Nous nous sommes quittés le 10 avril 2010, sur la marche titubante qui nous a conduits, Pascal et moi, vers nos vaisseaux familiaux respectifs – une chance que nous n’ayons pas inversé -, où d’un sommeil épais je me remettais des toutes mes émotions récentes : la belle claque de nos premiers pas en Colombie, la beauté saisissante de Popayan la ville blanche et la beauté intimiste de Salento, et évidemment nos premières rencontres avec les habitants.

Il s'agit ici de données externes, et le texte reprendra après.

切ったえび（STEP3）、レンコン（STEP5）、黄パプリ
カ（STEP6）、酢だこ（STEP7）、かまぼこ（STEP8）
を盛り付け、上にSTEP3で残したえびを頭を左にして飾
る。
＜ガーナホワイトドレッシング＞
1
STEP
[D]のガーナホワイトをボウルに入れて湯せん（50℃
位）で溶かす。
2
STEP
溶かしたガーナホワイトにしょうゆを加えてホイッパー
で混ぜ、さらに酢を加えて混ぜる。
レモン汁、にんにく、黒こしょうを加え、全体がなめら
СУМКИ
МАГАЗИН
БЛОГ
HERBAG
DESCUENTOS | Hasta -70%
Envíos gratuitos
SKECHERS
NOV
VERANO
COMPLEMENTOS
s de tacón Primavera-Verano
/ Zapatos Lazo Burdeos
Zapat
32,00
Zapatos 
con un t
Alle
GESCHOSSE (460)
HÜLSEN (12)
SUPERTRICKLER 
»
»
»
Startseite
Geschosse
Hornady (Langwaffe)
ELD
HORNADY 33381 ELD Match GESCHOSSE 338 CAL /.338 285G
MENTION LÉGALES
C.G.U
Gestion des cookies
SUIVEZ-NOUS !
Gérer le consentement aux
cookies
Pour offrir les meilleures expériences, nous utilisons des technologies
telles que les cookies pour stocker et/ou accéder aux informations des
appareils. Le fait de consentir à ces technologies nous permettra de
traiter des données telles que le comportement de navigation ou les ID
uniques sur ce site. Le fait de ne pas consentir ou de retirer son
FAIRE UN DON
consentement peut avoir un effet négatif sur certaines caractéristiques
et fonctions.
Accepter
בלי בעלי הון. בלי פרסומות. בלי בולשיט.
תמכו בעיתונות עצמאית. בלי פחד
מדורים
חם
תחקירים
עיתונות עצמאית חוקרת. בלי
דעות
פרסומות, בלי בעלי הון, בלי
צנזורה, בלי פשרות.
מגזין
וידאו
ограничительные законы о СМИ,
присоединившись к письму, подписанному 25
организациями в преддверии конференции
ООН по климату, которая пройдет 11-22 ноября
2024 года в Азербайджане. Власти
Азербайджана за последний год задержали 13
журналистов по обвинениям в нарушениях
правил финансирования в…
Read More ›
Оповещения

Et justement, si au terme des quatre semaines que nous avons passées en Colombie, j’ai été vraiment conquis par ce pays, aux paysages sublimes répartis sur un territoire grand comme presque deux fois celui de la France (pour environ 45 millions d’habitants), dont certaines villes sont parmi les plus belles que nous ayons vues pendant notre périple, et surtout dont les habitants égalent le record d’hospitalité et de gentillesse des argentins, je voudrais surtout vous faire part de quelques images qui me reviennent au sujet des colombiens – dont, au passage, une des qualités de taille, pour moi et peut-être pour vous, est de parler, de loin, l’espagnol le plus compréhensible du continent.
D’abord à Salento, sur la place principale du village où nous avons élu domicile avec les Renault, je discute avec un professeur de sport, qui utilise la place comme terrain d’entrainement pour les adolescents et pré-ados qu’il encourage vigoureusement … Tout en houspillant ses troupes qui s’activent valeureusement autour de quelques plots posés sur le bitume de la place – en partie fermée pour cette raison à la circulation – , nous parlons et il s’enflamme sur les qualités des enfants de la région pour les courses de fond : atmosphère, relief, volonté, prédispositions physiques, tout semble y être ! Il y croit dur comme fer : dans quelques années, ce sont eux qui représenteront la Colombie au plus haut niveau. Alors, en 2016 ou 2020, surveillez les épreuves de fond des JO : si vous y voyez des coureurs colombiens se distinguer, dites vous que peut-être certains d’entre eux se seront entrainés autour de notre camping-car ! Et il y aura eu au départ, un entraineur passionné par son pays, les enfants de son pays, et l’image de son pays.
Puis, au nord de Medellin, où le patron du restaurant et un ami à lui, déjà susmentionnés au début du présent article et dans le précédent, nous invitent, Pascal et moi, à partager quelques(ssss) verres(ssss) avec eux. Au cours de la discussion, outre les thèmes actuels – dont Ingrid Betancourt : simplement détestée, en tout cas partout où nous en avons parlé – il me parlent de la fondation de la Colombie, l’origine de la constitution colombienne (comme un peu partout en Amérique Latine, un mélange entre celle des Etats-Unis, et les intentions libérales de la France révolutionnaire, girondine ou jacobine selon le pays) et que pour eux – et ce, vous imaginerez la scène facilement, devant un Christian Jules Baudchon de Baluchon bouche bée – la patrie fondatrice et l’icône, la gardienne du capitalisme, c’est la France, pas les Etats-Unis ! Pourquoi croyez-vous que la discussion ait duré si longtemps ?…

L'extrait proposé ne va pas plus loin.